Why do Tensorflow tf.learn classification results

I use the TensorFlow high-level API tf.learn to train and evaluate a DNN classifier for a series of binary text classifications (actually I need multi-label classification but at the moment I check every label separately). My code is very similar to the tf.learn Tutorial

classifier = tf.contrib.learn.DNNClassifier(
    hidden_units=[10],
    n_classes=2,
    dropout=0.1,
    feature_columns=tf.contrib.learn.infer_real_valued_columns_from_input(training_set.data))
classifier.fit(x=training_set.data, y=training_set.target, steps=100)
val_accuracy_score = classifier.evaluate(x=validation_set.data, y=validation_set.target)["accuracy"]

Accuracy score varies roughly from 54% to 90%, with 21 documents in the validation (test) set which are always the same.

What does the very significant deviation mean? I understand there are some random factors (eg. dropout), but to my understanding the model should converge towards an optimum.

I use words (lemmas), bi- and trigrams, sentiment scores and LIWC scores as features, so I do have a very high-dimensional feature space, with only 28 training and 21 validation documents.
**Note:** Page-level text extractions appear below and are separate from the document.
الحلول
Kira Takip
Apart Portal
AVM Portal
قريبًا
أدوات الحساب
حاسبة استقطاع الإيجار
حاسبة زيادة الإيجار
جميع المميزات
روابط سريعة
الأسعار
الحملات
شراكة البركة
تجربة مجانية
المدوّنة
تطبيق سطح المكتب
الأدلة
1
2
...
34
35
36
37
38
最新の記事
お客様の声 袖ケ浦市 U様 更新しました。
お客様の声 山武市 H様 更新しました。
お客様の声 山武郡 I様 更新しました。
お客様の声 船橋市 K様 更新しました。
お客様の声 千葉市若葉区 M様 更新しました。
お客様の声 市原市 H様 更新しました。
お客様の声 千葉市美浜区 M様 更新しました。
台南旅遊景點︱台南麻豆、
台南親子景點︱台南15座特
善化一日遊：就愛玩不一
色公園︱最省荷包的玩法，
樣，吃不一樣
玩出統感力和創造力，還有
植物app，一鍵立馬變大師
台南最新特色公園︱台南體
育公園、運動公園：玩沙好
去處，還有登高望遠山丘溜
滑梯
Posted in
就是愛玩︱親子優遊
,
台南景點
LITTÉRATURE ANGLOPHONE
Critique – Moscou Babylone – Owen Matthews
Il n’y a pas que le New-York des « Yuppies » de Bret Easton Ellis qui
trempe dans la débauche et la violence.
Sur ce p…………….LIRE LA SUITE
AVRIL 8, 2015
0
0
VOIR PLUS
Can this cause problems? How can I consistently improve the results apart from collecting more training data?

Update: To clarify, I generate a dictionary of occurring words and n-grams and discard those that occur only 1 time, so I only use words (n-grams) that exist in the corpus.

This has nothing to do with TensorFlow. This dataset is ridiculously small, thus you can obtain any results. You have 28 + 21 points, in a space which has "infinite" amount of dimensions (there are around 1,000,000 english words, thus 10^18 trigrams, however some of them do not exist, and for sure they do not exist in your 49 documents, but still you have at least 1,000,000 dimensions). For such problem, you have to expect huge variance of the results.
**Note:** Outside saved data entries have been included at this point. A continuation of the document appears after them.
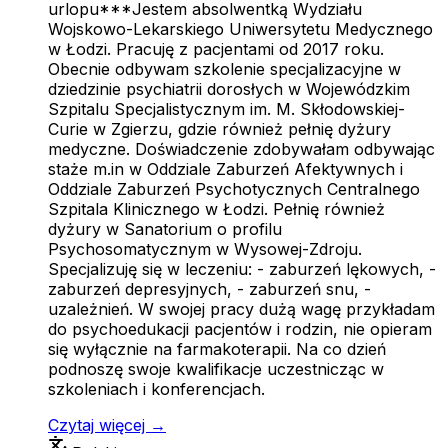
urlopu***Jestem absolwentką Wydziału
Wojskowo-Lekarskiego Uniwersytetu Medycznego
w Łodzi. Pracuję z pacjentami od 2017 roku.
Obecnie odbywam szkolenie specjalizacyjne w
dziedzinie psychiatrii dorosłych w Wojewódzkim
Szpitalu Specjalistycznym im. M. Skłodowskiej-
Curie w Zgierzu, gdzie również pełnię dyżury
medyczne. Doświadczenie zdobywałam odbywając
staże m.in w Oddziale Zaburzeń Afektywnych i
Oddziale Zaburzeń Psychotycznych Centralnego
Szpitala Klinicznego w Łodzi. Pełnię również
dyżury w Sanatorium o profilu
Psychosomatycznym w Wysowej-Zdroju.
Specjalizuję się w leczeniu: - zaburzeń lękowych, -
zaburzeń depresyjnych, - zaburzeń snu, -
uzależnień. W swojej pracy dużą wagę przykładam
do psychoedukacji pacjentów i rodzin, nie opieram
się wyłącznie na farmakoterapii. Na co dzień
podnoszę swoje kwalifikacje uczestnicząc w
szkoleniach i konferencjach.
Czytaj więcej →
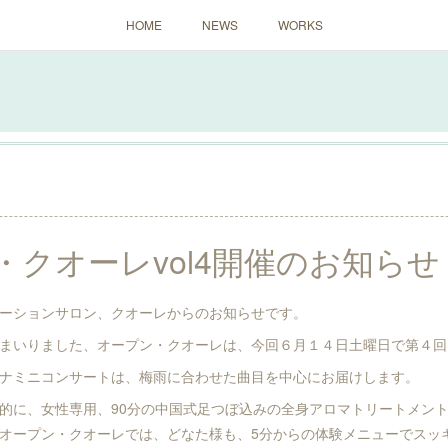
HOME
NEWS
WORKS
・クオーレvol4開催のお知らせ
ーションサロン、クオーレからのお知らせです。
まいりました、オープン・クオーレは、今回６月１４日土曜日で第４回
ナミニコンサートは、梅雨に合わせた曲目を中心にお届けします。
的に、女性専用、90分の中国式足つぼ込みの全身アロマトリートメン
オープン・クオーレでは、どなた様も、5分からの体験メニューでスッ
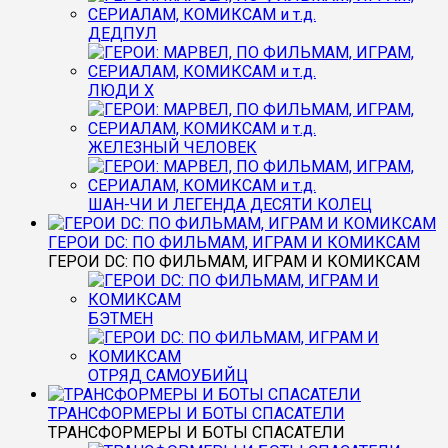
ДЕДПУЛ
ЛЮДИ Х
ЖЕЛЕЗНЫЙ ЧЕЛОВЕК
ШАН-ЧИ И ЛЕГЕНДА ДЕСЯТИ КОЛЕЦ
ГЕРОИ DC: ПО ФИЛЬМАМ, ИГРАМ И КОМИКСАМ
ГЕРОИ DC: ПО ФИЛЬМАМ, ИГРАМ И КОМИКСАМ
БЭТМЕН
ОТРЯД САМОУБИЙЦ
ТРАНСФОРМЕРЫ И БОТЫ СПАСАТЕЛИ
ТРАНСФОРМЕРЫ И БОТЫ СПАСАТЕЛИ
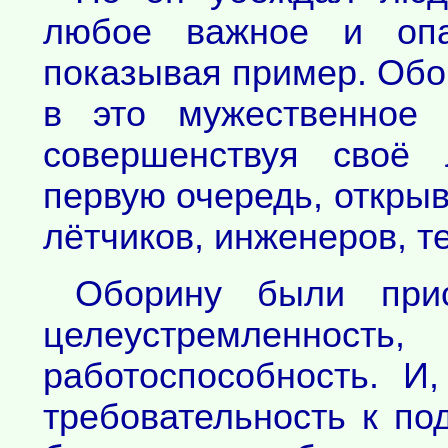
любое важное и опа
показывая пример. Обо
в это мужественное 
совершенствуя своё 
первую очередь, открыв
лётчиков, инженеров, т
Оборину были прис
целеустремленност
работоспособность. И
требовательность к по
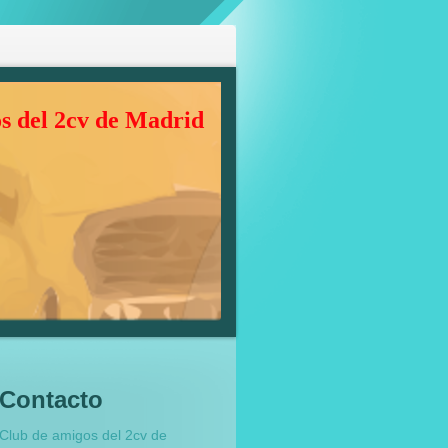
s del 2cv de Madrid
Contacto
Club de amigos del 2cv de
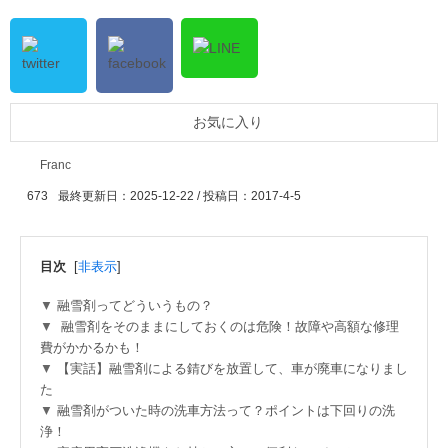
お気に入り
Franc
673
最終更新日：2025-12-22 / 投稿日：
2017-4-5
目次
[
非表示
]
融雪剤ってどういうもの？
融雪剤をそのままにしておくのは危険！故障や高額な修理
費がかかるかも！
【実話】融雪剤による錆びを放置して、車が廃車になりまし
た
融雪剤がついた時の洗車方法って？ポイントは下回りの洗
浄！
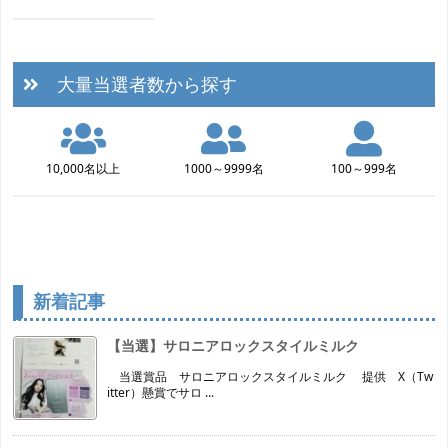
大量当選者数から探す
10,000名以上
1000～9999名
100～999名
新着記事
【当選】サロニアロックスタイルミルク
当選賞品 サロニアロックスタイルミルク 提供 X（Tw
itter）懸賞でサロ ...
How can I consistently improve the results apart from collecting more training data?

You pretty much cannot. This is simply way to small sample to do any statistical analysis.
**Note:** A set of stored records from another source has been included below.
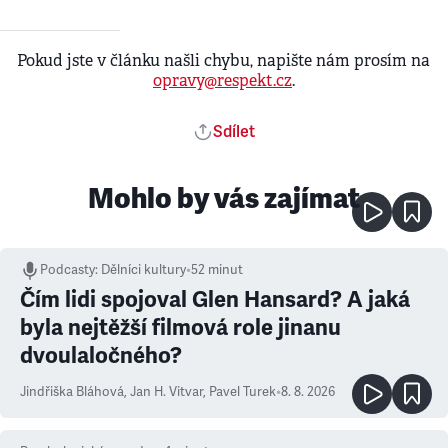
Pokud jste v článku našli chybu, napište nám prosím na
opravy@respekt.cz
.
Sdílet
Mohlo by vás zajímat
Podcasty
:
Dělníci kultury
•
52 minut
Čím lidi spojoval Glen Hansard? A jaká
byla nejtěžší filmová role jinanu
dvoulaločného?
Jindřiška Bláhová
,
Jan H. Vitvar
,
Pavel Turek
•
8. 8. 2026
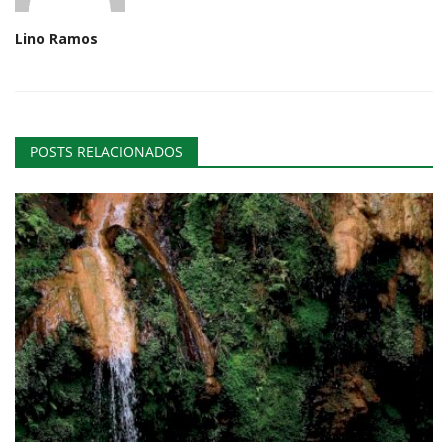
Lino Ramos
POSTS RELACIONADOS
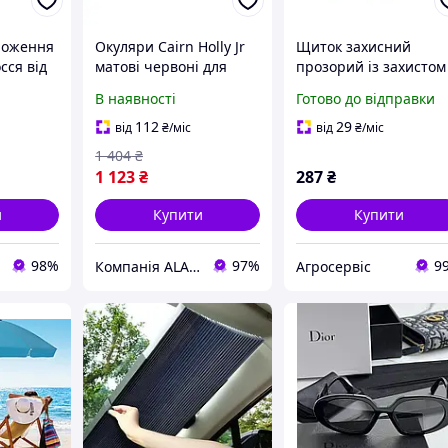
ложення
Окуляри Cairn Holly Jr
Щиток захисний
сся від
матові червоні для
прозорий із захистом
AvHAIR
підлітків з захистом 3
від УФ-променів UV4
В наявності
Готово до відправки
мл
від UV-променів
112
29
від
₴
/міс
від
₴
/міс
1 404
₴
1 123
₴
287
₴
и
Купити
Купити
98%
97%
9
Компанія ALANTUR
Агросервіс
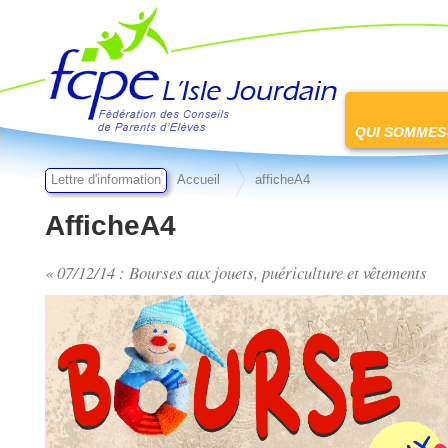
FCPE L'isle jourdain
Passer
au
QUI SOMMES
contenu
Lettre d'information
Accueil
afficheA4
AfficheA4
« 07/12/14 : Bourses aux jouets, puériculture et vêtements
Consequently the best you can do is change evaluation scheme instead of splitting data to 28/21 do 10-fold cross validation, with ~50 points this means that you will have to run 10 experiments, each with 45 training documents and 4 testing ones, and average the result. This is the only thing you can do to reduce the variance, however remember that even with CV, dataset so small gives you no guarantees how well your model will actualy behave "in the wild" (once applied to never seen before data).